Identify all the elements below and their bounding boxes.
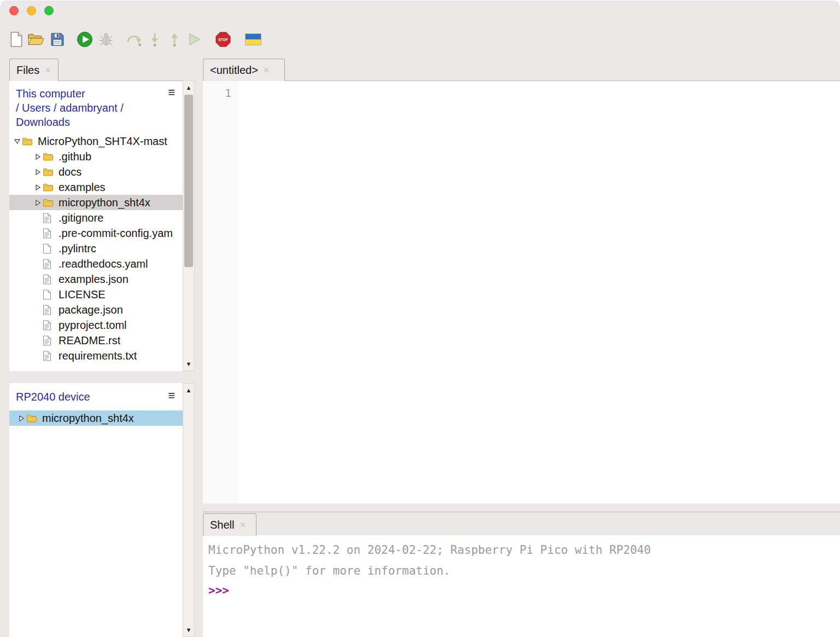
scroll-down-icon[interactable]: ▼ bbox=[183, 624, 194, 636]
tree-item-docs[interactable]: docs bbox=[9, 164, 183, 179]
tree-item-label: examples.json bbox=[59, 273, 129, 286]
debug-button[interactable] bbox=[98, 30, 114, 50]
tree-item-label: .github bbox=[59, 150, 91, 163]
scroll-up-icon[interactable]: ▲ bbox=[183, 384, 194, 396]
step-out-button[interactable] bbox=[167, 30, 182, 50]
tree-item-pyproject.toml[interactable]: pyproject.toml bbox=[9, 317, 183, 333]
device-header-label: RP2040 device bbox=[16, 391, 90, 403]
expand-icon[interactable] bbox=[33, 153, 43, 160]
tree-item-package.json[interactable]: package.json bbox=[9, 302, 183, 317]
svg-text:STOP: STOP bbox=[218, 37, 228, 41]
tab-files-close-icon[interactable]: × bbox=[45, 65, 51, 75]
shell-output: MicroPython v1.22.2 on 2024-02-22; Raspb… bbox=[208, 540, 840, 581]
tree-item-license[interactable]: LICENSE bbox=[9, 287, 183, 302]
tree-item-micropython_sht4x-mast[interactable]: MicroPython_SHT4X-mast bbox=[9, 134, 183, 149]
step-over-button[interactable] bbox=[126, 30, 142, 50]
files-menu-icon[interactable]: ≡ bbox=[168, 85, 175, 100]
resume-button[interactable] bbox=[187, 30, 201, 50]
file-icon bbox=[43, 259, 56, 269]
step-into-button[interactable] bbox=[148, 30, 162, 50]
file-icon bbox=[43, 228, 56, 239]
close-window-button[interactable] bbox=[9, 6, 19, 15]
device-menu-icon[interactable]: ≡ bbox=[168, 389, 175, 403]
folder-icon bbox=[43, 152, 56, 161]
debug-bug-icon bbox=[98, 32, 114, 49]
support-ukraine-button[interactable] bbox=[245, 30, 261, 50]
tree-item-examples[interactable]: examples bbox=[9, 179, 183, 195]
shell-panel[interactable]: MicroPython v1.22.2 on 2024-02-22; Raspb… bbox=[203, 535, 840, 637]
scroll-down-icon[interactable]: ▼ bbox=[183, 358, 194, 370]
run-play-icon bbox=[77, 31, 93, 49]
titlebar[interactable] bbox=[0, 0, 840, 24]
stop-sign-icon: STOP bbox=[215, 32, 231, 49]
expand-icon[interactable] bbox=[33, 184, 43, 191]
file-icon bbox=[43, 351, 56, 361]
tree-item-examples.json[interactable]: examples.json bbox=[9, 271, 183, 287]
stop-button[interactable]: STOP bbox=[215, 30, 231, 50]
tab-files-label: Files bbox=[16, 64, 39, 77]
tab-editor-untitled[interactable]: <untitled> × bbox=[203, 59, 285, 81]
files-scrollbar[interactable]: ▲ ▼ bbox=[183, 80, 195, 371]
folder-icon bbox=[43, 167, 56, 176]
files-location-header: This computer / Users / adambryant / Dow… bbox=[9, 81, 183, 131]
file-icon bbox=[43, 274, 56, 285]
run-button[interactable] bbox=[77, 30, 93, 50]
tree-item-.github[interactable]: .github bbox=[9, 149, 183, 164]
device-panel: RP2040 device ≡ micropython_sht4x bbox=[9, 383, 183, 637]
expand-icon[interactable] bbox=[33, 169, 43, 176]
resume-play-icon bbox=[187, 32, 201, 48]
location-path-links[interactable]: / Users / adambryant / Downloads bbox=[16, 101, 160, 129]
tab-shell[interactable]: Shell × bbox=[203, 513, 256, 536]
tree-item-label: .gitignore bbox=[59, 212, 103, 224]
location-title-link[interactable]: This computer bbox=[16, 86, 160, 101]
collapse-icon[interactable] bbox=[12, 138, 22, 144]
tree-item-readme.rst[interactable]: README.rst bbox=[9, 333, 183, 348]
line-number: 1 bbox=[203, 86, 231, 100]
shell-prompt-line[interactable]: >>> bbox=[208, 581, 840, 600]
tree-item-label: docs bbox=[59, 166, 81, 178]
expand-icon[interactable] bbox=[16, 415, 26, 422]
tree-item-requirements.txt[interactable]: requirements.txt bbox=[9, 348, 183, 363]
tree-item-label: package.json bbox=[59, 304, 123, 316]
file-icon bbox=[43, 305, 56, 315]
shell-output-line: Type "help()" for more information. bbox=[208, 560, 840, 581]
files-scrollbar-thumb[interactable] bbox=[184, 95, 193, 267]
device-tree: micropython_sht4x bbox=[9, 410, 183, 426]
scroll-up-icon[interactable]: ▲ bbox=[183, 82, 194, 94]
tree-item-label: .readthedocs.yaml bbox=[59, 258, 148, 270]
tab-editor-close-icon[interactable]: × bbox=[264, 65, 270, 75]
tree-item-.gitignore[interactable]: .gitignore bbox=[9, 210, 183, 225]
save-floppy-icon bbox=[50, 32, 65, 48]
tree-item-micropython_sht4x[interactable]: micropython_sht4x bbox=[9, 410, 183, 426]
device-scrollbar[interactable]: ▲ ▼ bbox=[183, 383, 195, 637]
tree-item-.pre-commit-config.yam[interactable]: .pre-commit-config.yam bbox=[9, 225, 183, 241]
device-header: RP2040 device ≡ bbox=[9, 383, 183, 408]
tree-item-label: examples bbox=[59, 181, 106, 194]
tree-item-label: README.rst bbox=[59, 334, 120, 347]
tree-item-micropython_sht4x[interactable]: micropython_sht4x bbox=[9, 195, 183, 210]
tab-files[interactable]: Files × bbox=[9, 59, 59, 81]
zoom-window-button[interactable] bbox=[44, 6, 54, 15]
open-folder-icon bbox=[27, 32, 45, 48]
tree-item-.readthedocs.yaml[interactable]: .readthedocs.yaml bbox=[9, 256, 183, 271]
tree-item-label: MicroPython_SHT4X-mast bbox=[38, 135, 167, 148]
open-file-button[interactable] bbox=[27, 30, 45, 50]
tab-shell-close-icon[interactable]: × bbox=[240, 520, 246, 530]
code-area[interactable] bbox=[239, 81, 840, 503]
code-editor[interactable]: 1 bbox=[203, 80, 840, 503]
save-file-button[interactable] bbox=[50, 30, 65, 50]
new-file-button[interactable] bbox=[10, 30, 23, 50]
tree-item-label: LICENSE bbox=[59, 288, 106, 301]
shell-sash-divider[interactable] bbox=[203, 512, 840, 512]
tab-editor-label: <untitled> bbox=[210, 64, 258, 77]
step-out-icon bbox=[167, 32, 182, 48]
ukraine-flag-icon bbox=[245, 33, 261, 47]
minimize-window-button[interactable] bbox=[27, 6, 36, 15]
tree-item-label: micropython_sht4x bbox=[59, 196, 150, 209]
expand-icon[interactable] bbox=[33, 199, 43, 206]
tree-item-.pylintrc[interactable]: .pylintrc bbox=[9, 241, 183, 256]
files-panel: This computer / Users / adambryant / Dow… bbox=[9, 80, 183, 371]
file-icon bbox=[43, 213, 56, 223]
folder-icon bbox=[43, 198, 56, 207]
folder-icon bbox=[22, 137, 35, 146]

+ + + + + + +

The data is to be returned exactly as it stands, pictures aside.

Identify all the elements below and their bounding boxes.
scroll-down-icon[interactable]: ▼ bbox=[183, 624, 194, 636]
tree-item-docs[interactable]: docs bbox=[9, 164, 183, 179]
tree-item-label: examples.json bbox=[59, 273, 129, 286]
debug-button[interactable] bbox=[98, 30, 114, 50]
tree-item-label: .github bbox=[59, 150, 91, 163]
scroll-up-icon[interactable]: ▲ bbox=[183, 384, 194, 396]
step-out-button[interactable] bbox=[167, 30, 182, 50]
tree-item-pyproject.toml[interactable]: pyproject.toml bbox=[9, 317, 183, 333]
device-header-label: RP2040 device bbox=[16, 391, 90, 403]
expand-icon[interactable] bbox=[33, 153, 43, 160]
tree-item-package.json[interactable]: package.json bbox=[9, 302, 183, 317]
svg-text:STOP: STOP bbox=[218, 37, 228, 41]
tab-files-close-icon[interactable]: × bbox=[45, 65, 51, 75]
shell-output: MicroPython v1.22.2 on 2024-02-22; Raspb… bbox=[208, 540, 840, 581]
tree-item-license[interactable]: LICENSE bbox=[9, 287, 183, 302]
tree-item-micropython_sht4x-mast[interactable]: MicroPython_SHT4X-mast bbox=[9, 134, 183, 149]
step-over-button[interactable] bbox=[126, 30, 142, 50]
files-menu-icon[interactable]: ≡ bbox=[168, 85, 175, 100]
resume-button[interactable] bbox=[187, 30, 201, 50]
file-icon bbox=[43, 259, 56, 269]
step-into-button[interactable] bbox=[148, 30, 162, 50]
file-icon bbox=[43, 228, 56, 239]
close-window-button[interactable] bbox=[9, 6, 19, 15]
device-menu-icon[interactable]: ≡ bbox=[168, 389, 175, 403]
folder-icon bbox=[43, 152, 56, 161]
debug-bug-icon bbox=[98, 32, 114, 49]
support-ukraine-button[interactable] bbox=[245, 30, 261, 50]
tree-item-examples[interactable]: examples bbox=[9, 179, 183, 195]
shell-panel[interactable]: MicroPython v1.22.2 on 2024-02-22; Raspb… bbox=[203, 535, 840, 637]
scroll-down-icon[interactable]: ▼ bbox=[183, 358, 194, 370]
run-play-icon bbox=[77, 31, 93, 49]
titlebar[interactable] bbox=[0, 0, 840, 24]
stop-sign-icon: STOP bbox=[215, 32, 231, 49]
expand-icon[interactable] bbox=[33, 184, 43, 191]
file-icon bbox=[43, 351, 56, 361]
tree-item-examples.json[interactable]: examples.json bbox=[9, 271, 183, 287]
stop-button[interactable]: STOP bbox=[215, 30, 231, 50]
tab-files-label: Files bbox=[16, 64, 39, 77]
tab-editor-untitled[interactable]: <untitled> × bbox=[203, 59, 285, 81]
files-scrollbar[interactable]: ▲ ▼ bbox=[183, 80, 195, 371]
folder-icon bbox=[43, 167, 56, 176]
files-location-header: This computer / Users / adambryant / Dow… bbox=[9, 81, 183, 131]
file-icon bbox=[43, 274, 56, 285]
run-button[interactable] bbox=[77, 30, 93, 50]
tree-item-.github[interactable]: .github bbox=[9, 149, 183, 164]
device-panel: RP2040 device ≡ micropython_sht4x bbox=[9, 383, 183, 637]
expand-icon[interactable] bbox=[33, 169, 43, 176]
resume-play-icon bbox=[187, 32, 201, 48]
location-path-links[interactable]: / Users / adambryant / Downloads bbox=[16, 101, 160, 129]
tab-shell[interactable]: Shell × bbox=[203, 513, 256, 536]
tree-item-label: .gitignore bbox=[59, 212, 103, 224]
location-title-link[interactable]: This computer bbox=[16, 86, 160, 101]
collapse-icon[interactable] bbox=[12, 138, 22, 144]
tree-item-readme.rst[interactable]: README.rst bbox=[9, 333, 183, 348]
line-number: 1 bbox=[203, 86, 231, 100]
shell-prompt-line[interactable]: >>> bbox=[208, 581, 840, 600]
tree-item-label: docs bbox=[59, 166, 81, 178]
expand-icon[interactable] bbox=[16, 415, 26, 422]
tree-item-requirements.txt[interactable]: requirements.txt bbox=[9, 348, 183, 363]
tree-item-label: package.json bbox=[59, 304, 123, 316]
file-icon bbox=[43, 305, 56, 315]
shell-output-line: Type "help()" for more information. bbox=[208, 560, 840, 581]
files-scrollbar-thumb[interactable] bbox=[184, 95, 193, 267]
device-tree: micropython_sht4x bbox=[9, 410, 183, 426]
scroll-up-icon[interactable]: ▲ bbox=[183, 82, 194, 94]
tree-item-label: .readthedocs.yaml bbox=[59, 258, 148, 270]
tab-editor-close-icon[interactable]: × bbox=[264, 65, 270, 75]
tree-item-.gitignore[interactable]: .gitignore bbox=[9, 210, 183, 225]
save-floppy-icon bbox=[50, 32, 65, 48]
tree-item-micropython_sht4x[interactable]: micropython_sht4x bbox=[9, 410, 183, 426]
device-scrollbar[interactable]: ▲ ▼ bbox=[183, 383, 195, 637]
tree-item-.pre-commit-config.yam[interactable]: .pre-commit-config.yam bbox=[9, 225, 183, 241]
device-header: RP2040 device ≡ bbox=[9, 383, 183, 408]
tree-item-label: examples bbox=[59, 181, 106, 194]
tree-item-label: README.rst bbox=[59, 334, 120, 347]
tree-item-micropython_sht4x[interactable]: micropython_sht4x bbox=[9, 195, 183, 210]
tab-files[interactable]: Files × bbox=[9, 59, 59, 81]
zoom-window-button[interactable] bbox=[44, 6, 54, 15]
open-folder-icon bbox=[27, 32, 45, 48]
tree-item-.readthedocs.yaml[interactable]: .readthedocs.yaml bbox=[9, 256, 183, 271]
tree-item-label: MicroPython_SHT4X-mast bbox=[38, 135, 167, 148]
open-file-button[interactable] bbox=[27, 30, 45, 50]
tab-shell-close-icon[interactable]: × bbox=[240, 520, 246, 530]
code-area[interactable] bbox=[239, 81, 840, 503]
code-editor[interactable]: 1 bbox=[203, 80, 840, 503]
save-file-button[interactable] bbox=[50, 30, 65, 50]
new-file-button[interactable] bbox=[10, 30, 23, 50]
tree-item-label: LICENSE bbox=[59, 288, 106, 301]
shell-sash-divider[interactable] bbox=[203, 512, 840, 512]
tab-editor-label: <untitled> bbox=[210, 64, 258, 77]
step-out-icon bbox=[167, 32, 182, 48]
ukraine-flag-icon bbox=[245, 33, 261, 47]
minimize-window-button[interactable] bbox=[27, 6, 36, 15]
tree-item-label: micropython_sht4x bbox=[59, 196, 150, 209]
expand-icon[interactable] bbox=[33, 199, 43, 206]
tree-item-.pylintrc[interactable]: .pylintrc bbox=[9, 241, 183, 256]
files-panel: This computer / Users / adambryant / Dow… bbox=[9, 80, 183, 371]
file-icon bbox=[43, 213, 56, 223]
folder-icon bbox=[43, 198, 56, 207]
folder-icon bbox=[22, 137, 35, 146]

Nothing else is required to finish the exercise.